PepsiCo India and Project Mumbai, in an initiative, called, Jallosh, cleaned the Mumbai waterfronts and the coast, including the Mumbai beaches and the rivers. The drive started from 1st June Mithi river and the other nine beaches and four rivers across Mumbai. Around 5,000 citizens joined hands to clean 16,000 kg trash from Mumbai’s waterfronts over the weekend. The drive is in line with the Government of India’s vision of Clean India (Swachh Bharat Abhiyan) and is being supported by other renowned institutions such as world wide fund for nature (WWF), River March, Beach Warriors, Mahim beach clean-up etc.

Jallosh-clean coasts was simultaneously activated across popular beach stretches along Mumbai’s Girgaon Chowpatty, Worli, Dadar, Mahim, Bandra, Versova, Juhu and Madh, along with banks of the four rivers that run across the city – poisor, mithi, oshiwara and dahisar. The 3-day drive will culminate on the World Environment Day, 5th June.

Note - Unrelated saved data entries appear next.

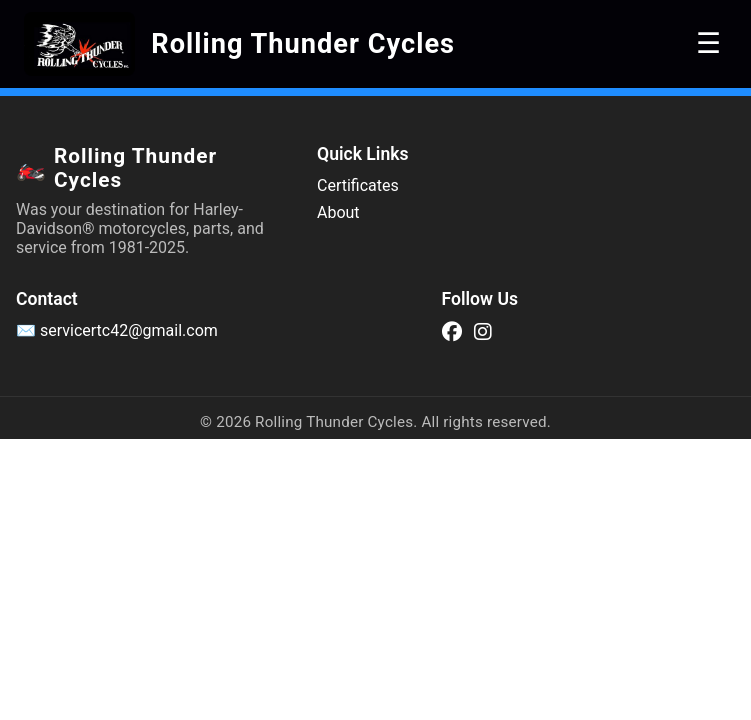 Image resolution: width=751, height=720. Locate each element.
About (338, 212)
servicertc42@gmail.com (129, 330)
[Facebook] (452, 331)
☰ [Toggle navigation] (708, 43)
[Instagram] (483, 331)
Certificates (358, 185) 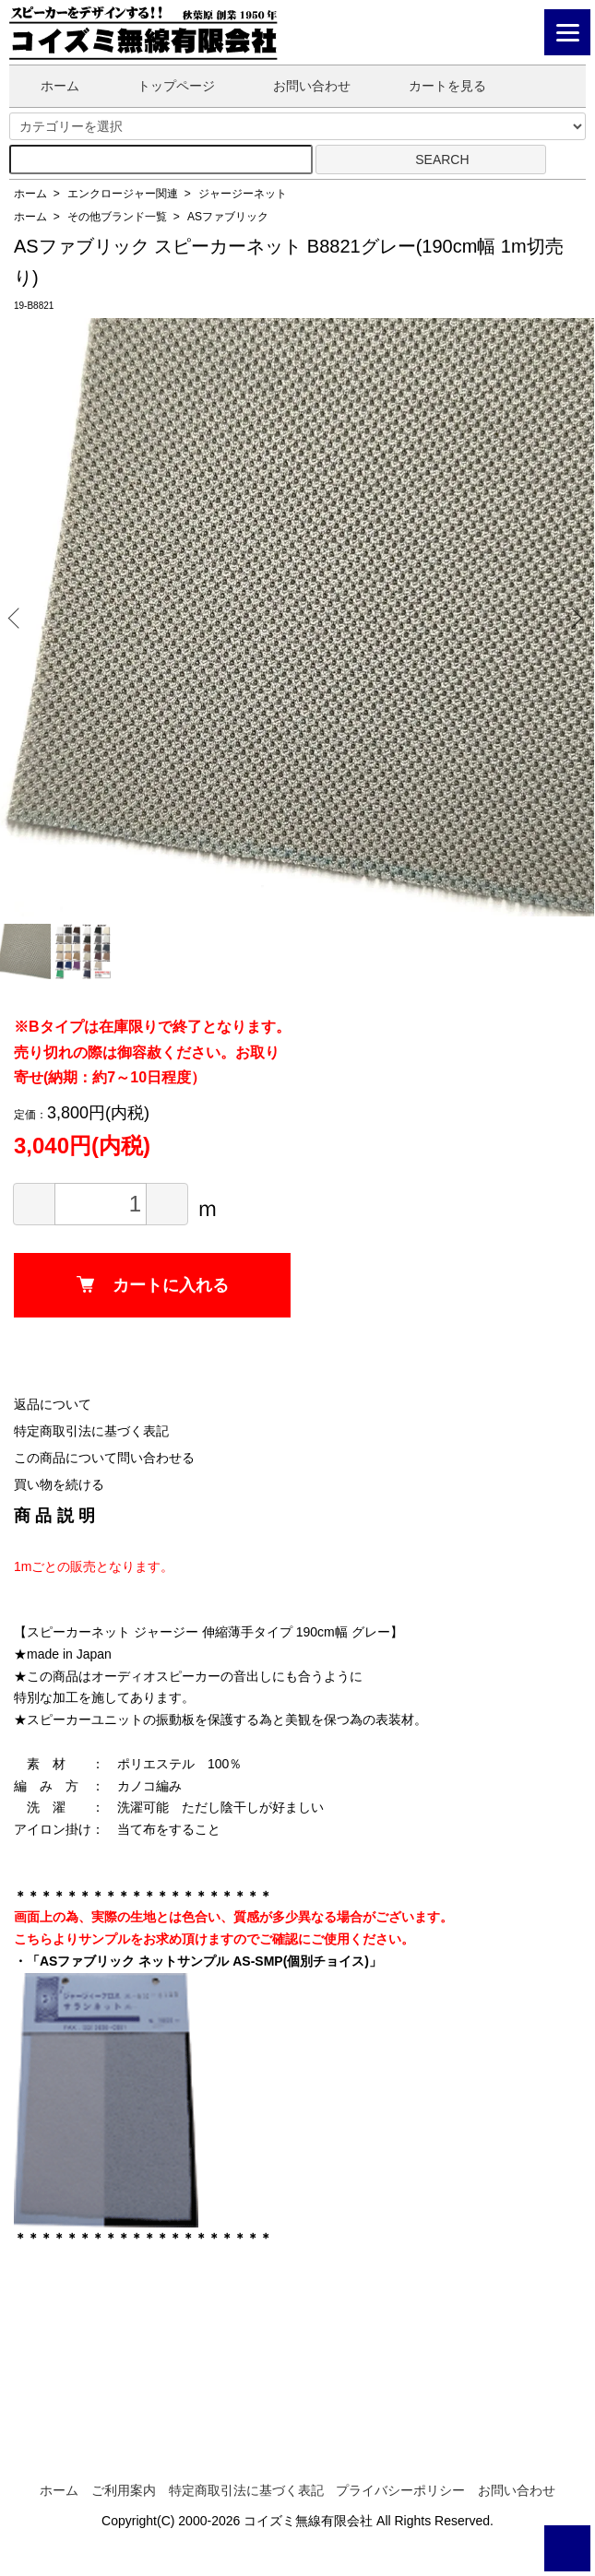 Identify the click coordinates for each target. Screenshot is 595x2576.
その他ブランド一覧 (117, 216)
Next (573, 617)
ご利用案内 (123, 2490)
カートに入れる (153, 1285)
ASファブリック (227, 216)
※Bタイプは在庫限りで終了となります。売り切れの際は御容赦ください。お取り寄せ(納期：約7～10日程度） (152, 1051)
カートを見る (434, 85)
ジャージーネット (242, 193)
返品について (52, 1404)
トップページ (163, 85)
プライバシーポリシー (400, 2490)
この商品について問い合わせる (104, 1457)
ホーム (46, 85)
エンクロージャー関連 (122, 193)
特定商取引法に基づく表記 (91, 1431)
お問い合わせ (298, 85)
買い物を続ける (59, 1484)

The purpose was to serve for the people and rejuvenate a positive and clean air for people and positive change. Jallosh-Clean Coasts is one of the PPP initiative, aimed at bringing people (citizens), public (the state and city administration) and private (the corporates) under one roof.

Shishir Joshi, CEO and co-founder, Project Mumbai, said, “Our organisation has consistently aimed at bringing like-minded institutions together for a common and large initiatives, which can lead to social transformation, through scale.”

Elaborating on PepsiCo India’s commitment towards managing plastic waste, Neelima Dwivedi, Vice President, Government Affairs, PepsiCo India, said, “PepsiCo recognises the significance of reducing the impact of plastic packaging on the environment, and collaborating with partner organisations to drive a larger impact for the society. Our sustainable plastics vision is rooted around ‘reducing, recycling and reinventing our plastic packaging waste’ and our target is to transform 100 per cent of our packaging recyclable, compostable, or biodegradable by 2025. PepsiCo has been actively working across multiple states to collect, segregate and sustainably recover 100 per cent of its plastic packaging, towards effective plastic waste management by 2021”. Adding further, Neelima said, “PepsiCo India would like to congratulate Project Mumbai for organising Jallosh on such a massive scale as a run up to World Environment Day.

Paras Gupta, Head – Marketing, GEM Enviro Management Pvt Ltd, said, “We, at GEM Enviro, are highly committed towards environment sustainability and waste management. We are working with many corporates including PepsiCo in Maharashtra to collect and recycle plastic waste.” He further added, “For Jallosh, the plastic waste, will be transported to our collection centre, shall be segregated and then would be sent to respective recyclers to produce different products. We would be reinventing it into products such as t-shirts, backpacks, flower pots, dust bins, etc. The idea is making Mumbai beaches clean and litter free and to work towards sustainability and circular economy”.

In-addition, the company also deployed special collection trucks at all locations to enable the transportation of the collected plastic waste through its waste management partner GEM Enviro. All plastic waste collected from the drive will be segregated, cleaned and converted into useful new usable products such as t-shirts, bins, traffic cones and chairs.